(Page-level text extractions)
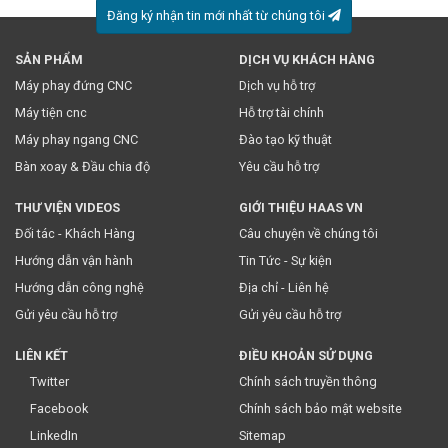
Đăng ký nhận tin mới nhất từ chúng tôi
SẢN PHẨM
DỊCH VỤ KHÁCH HÀNG
* Việc này đồng nghĩa với việc bạn chấp nhận
chính sách
Máy phay đứng CNC
Dịch vụ hỗ trợ
truyền thông
của chúng tôi.
Máy tiện cnc
Hỗ trợ tài chính
Máy phay ngang CNC
Đào tạo kỹ thuật
Bàn xoay & Đầu chia độ
Yêu cầu hỗ trợ
THƯ VIỆN VIDEOS
GIỚI THIỆU HAAS VN
Đối tác - Khách Hàng
Câu chuyện về chúng tôi
Hướng dẫn vận hành
Tin Tức - Sự kiện
Hướng dẫn công nghệ
Địa chỉ - Liên hệ
Gửi yêu cầu hỗ trợ
Gửi yêu cầu hỗ trợ
LIÊN KẾT
ĐIỀU KHOẢN SỬ DỤNG
Twitter
Chính sách truyền thông
Facebook
Chính sách bảo mật website
LinkedIn
Sitemap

▶ PROBLEM TO WORK ON
Repeat every line above precisely; pictures do not belong in the copy.

▶ RESPONSE BELOW
Đăng ký nhận tin mới nhất từ chúng tôi
SẢN PHẨM
DỊCH VỤ KHÁCH HÀNG
* Việc này đồng nghĩa với việc bạn chấp nhận
chính sách
Máy phay đứng CNC
Dịch vụ hỗ trợ
truyền thông
của chúng tôi.
Máy tiện cnc
Hỗ trợ tài chính
Máy phay ngang CNC
Đào tạo kỹ thuật
Bàn xoay & Đầu chia độ
Yêu cầu hỗ trợ
THƯ VIỆN VIDEOS
GIỚI THIỆU HAAS VN
Đối tác - Khách Hàng
Câu chuyện về chúng tôi
Hướng dẫn vận hành
Tin Tức - Sự kiện
Hướng dẫn công nghệ
Địa chỉ - Liên hệ
Gửi yêu cầu hỗ trợ
Gửi yêu cầu hỗ trợ
LIÊN KẾT
ĐIỀU KHOẢN SỬ DỤNG
Twitter
Chính sách truyền thông
Facebook
Chính sách bảo mật website
LinkedIn
Sitemap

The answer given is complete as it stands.